Oakland A's Prospect Q&A: Donnie Murphy, IF

After being acquired from the Kansas City Royals this past off-season, infielder Donnie Murphy has been making a strong first impression with his new club, the Oakland A's. Murphy had a red-hot spring training with the big league club and has carried that into the regular season. We spoke to the River Cats infielder about his recent time in Oakland, his infield versatility and more…

Over the years, the Oakland A's have developed a reputation for finding some gems on the major league waiver wire. Last year, the A's claimed pitcher Chad Gaudin from the Toronto Blue Jays after he was removed from the team's 40-man roster. Gaudin quickly developed into a mainstay in the A's bullpen in 2006 and has made a smooth transition into the A's starting rotation this year.

This past off-season, the A's made another waiver claim that could produce similar results down the road. The A's acquired infielder Donnie Murphy from the Kansas City Royals after the Royals had removed him from their 40-man roster. Murphy made his major league debut with Kansas City in 2004 and played with the team in 2005, as well. He struggled in Double-A in 2006, however, and the Royals decided to move in another direction.

The Royals' loss could be the A's gain, however. After a red-hot spring training with the big league club, Murphy has been one of the PCL's top hitters this season. Murphy is currently batting .351 with a 950 OPS for the River Cats. He missed a few weeks with a strained bicep, but when he has been active, he has been one of Sacramento's top hitters.

Murphy has seen some time at the major league level, as well. In two separate stints with the A's, Murphy appeared in five games, collecting four at-bats. In one of those appearances, Murphy came into a 10th inning game as a pinch-runner. Later in the inning, he collided with San Francisco Giants catcher Eliezer Alfonzo while trying to score from third on a grounder. Alfonzo eventually had to come out of the game, setting in motion a chain of events that saw Giants' third baseman Pedro Feliz behind the plate and pitcher Noah Lowry in right-field.

We recently spoke to Murphy about his time in Oakland, that fateful play in San Francisco, his improvement at the plate and more…

OaklandClubhouse: I know you didn't get a ton of playing time, but what was your experience being in the big leagues with the A's?

Donnie Murphy: It's just a great place. The clubhouse is awesome and everyone on that team are great guys. It's just fun to be around, and even when you are not playing, you are still learning stuff, so I definitely enjoyed my time up there.

OC: Can you take me through the 10th inning play against the Giants when you collided with their catcher.
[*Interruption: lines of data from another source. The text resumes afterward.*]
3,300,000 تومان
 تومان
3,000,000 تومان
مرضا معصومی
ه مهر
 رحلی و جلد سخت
It looked like you were hurting there, too.

DM: We hit knee-to-knee. I had a knee contusion from it. It hurt for three days and then the knee swelled up a bit. I'm fine now, I feel great. It's just a matter of getting the swelling out. I am starting to get black and blue on the bottom of my leg now. But I feel good.
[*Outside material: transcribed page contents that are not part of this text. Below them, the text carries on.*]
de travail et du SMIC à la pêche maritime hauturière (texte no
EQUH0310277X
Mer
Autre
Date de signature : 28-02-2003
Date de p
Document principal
OC: Have you ever seen that before when a third baseman becomes a catcher and a pitcher goes into the outfield?

DM: [laughs] I was in a little pain, so I was in the dugout and I looked up and saw Noah Lowry going out to the outfield and I was a little confused. Then I saw Pedro Feliz behind the plate. It was pretty crazy. I had never seen that before.
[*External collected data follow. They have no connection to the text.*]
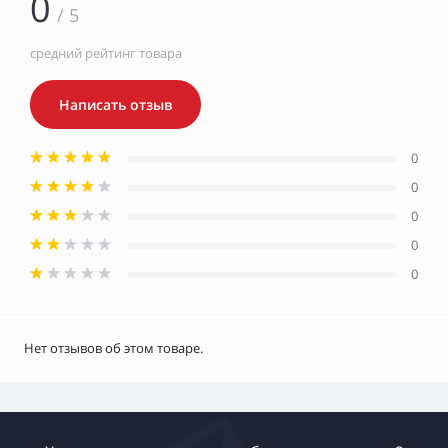
0
/ 5
средний рейтинг товара
Написать отзыв
0
0
0
0
0
Нет отзывов об этом товаре.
OC: How was playing in the National League parks in interleague? It must have been different after spending your career with two American League teams.

DM: It's definitely different in interleague, especially when you are playing in a National League stadium. You've got the whole pinch-hit, double-switch deal and when you are playing in the American League, you don't see that at all. It's a little different because you always have to be on your toes because you never know when you are going to go into the game. It was actually quite fun because you actually knew you were going to get in the game.

OC: How has being in the A's organization compared to your time in the Kansas City organization?

DM: It just seems like it is a lot more relaxed over here. Everyone seemed like they were more business-like [in Kansas City] and it didn't seem like everyone was having as much fun because it seems like everyone was trying to be extra calm to show people what they can do.

Here, it just seems like they just let you play. It seems like more people have success from that approach because they are just allowing people to go out there and play the way they are capable and having fun.

OC: You've been swinging the bat really well this year from spring training through the regular season. Did you make any adjustments after last year's down year?

DM: I just work every day with our hitting coach here, Brian McArn. We work on stuff all the time and it has been paying off. Especially during spring training, after last season, I came into this year a little more mentally focused than before. That and just going out and doing some drills in the batting cage every day have really helped me out a lot.

OC: You've played mostly shortstop this season, but you've seen some time at other infield spots. Are you still mostly comfortable at short at this point?

DM: Yeah, definitely. I really hadn't played much short before this season, honestly. In Kansas City, they had had me mostly over at second base. Short was my natural position when I got drafted so going back there is another walk in the park. Going back to second is just like I felt last year [comfortable]. Moving around to different positions has been fine. I feel comfortable at all of them right now.